If I give, the rules of quid pro quo dictate my expectations for what I’ll receive in return. If I receive, I assume the giver is keeping close tabs on the equity of our interchange. Which might, in some cases, even lead me to avoid receiving. I don’t want to owe anyone.

Could this be one reason why the very idea of grace is so difficult for us to wrap our minds around? Not only do free gifts not make sense, we as humans don’t like to receive grace because we don’t like to feel indebted.

Henri Nouwen once expressed how “one of the greatest challenges of the spiritual life is to receive God’s forgiveness.”[1] So simply stated, yet so deeply true; we struggle to meet God in his embrace. While Nouwen could articulate various factors at play, surely one salient factor rises to the surface: to willingly receive something we haven’t earned elicits for us all kinds of questions and worries about who might be summing the tally of our debts.

I often wonder whether our reticence to receive from God is tied to our reticence to receive from anyone. After all, as difficult as it is to accept good gifts from the Lord, it can be just as tough for us to receive from other people.

One of several reasons for this is that we like control, and as long as we task ourselves as the givers of gifts, we maintain a sense of control. Also, we like power, and as long as we function as the benefactors, we maintain a sense of power. Plus, always giving means we aren’t left feeling the weight of indebtedness.

As a natural result, so often within our human relationships we come to envision our roles as the administrators of grace, not the recipients.

It’s as if we expect the river of grace to flow from God to our souls, then to continue downstream from our God-given fount into the lives of people we hope to bless. Not only is this perspective tainted by presumption and superiority, adopting such a mentality means that we could be ignoring — and missing out on — the grace that arrives to us from other people in our midst, reaching our spirits by way of quiet and unexpected currents.

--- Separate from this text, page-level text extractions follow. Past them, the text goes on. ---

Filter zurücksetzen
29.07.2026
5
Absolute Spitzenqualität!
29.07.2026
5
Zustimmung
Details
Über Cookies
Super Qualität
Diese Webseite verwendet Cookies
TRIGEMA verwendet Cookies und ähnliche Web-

For Christians, does this tendency not pungently flavor our ways of relating to people in our communities, especially those to whom we expect ourselves to minister? We feel called to offer service, all the while exhausting ourselves in one-directional strivings. We feel called to offer benevolence, overlooking the benevolent love of others and what it could mean in our lives. Because of this, as undeserving beneficiaries of God’s grace, we are not fully allowing our own souls to experience — in vulnerability — the grace offered us by our fellow human beings.

Years ago, as a missionary in Central America among mango trees laden with sweet fruit, surrounded by a nearly perfect year-round climate, and amid people with far fewer material resources than I could claim, I experienced a crisis of identity. How could I — as a well-paid, highly-equipped missionary — be so deeply influenced by the welcoming embrace and hospitable care of the locals around me? Wasn’t that my job?

I had hoped to fix, to teach, to give, to solve, and to save, all the while I was looking past the gifts they had to share, the wisdom they had to impart, and the grace they had to bestow.

What if a posture of surrender — of humbly receiving without owing anything in return — was not relegated to our relationship with the Lord, but rather came to characterize the whole gamut of our relationships?

So, yes, with open hearts we could receive God’s love, but with those same hearts we could accept our neighbors’ kindness. Yes, with open hands we could receive God’s provision, but with those same hands could receive the care of other people. And yes, with open arms we could receive the unearned grace of the Lord, but with those same arms we could accept the welcome of those who surround us. We could sit around their tables, eat their food, listen to their stories, receive their ministry to our spirits, and be loved. Without ever owing a thing.

In fact, what if the terrain of surrender, grounded in a certain rest from all our strivings, became very familiar territory in the whole of our lives? As we die the death of our need for control, and as we die the death of our grasping for power, we could find ourselves approaching both God and our neighbors in weakness, knowing that none of us will ever know enough or give enough or do enough or be enough to deserve his acceptance.

In Christ, our un-deservedness is actually good news, since he threw out the ledger book ages ago … all the math just got in the way. He simply wants us … grace given, nothing owed.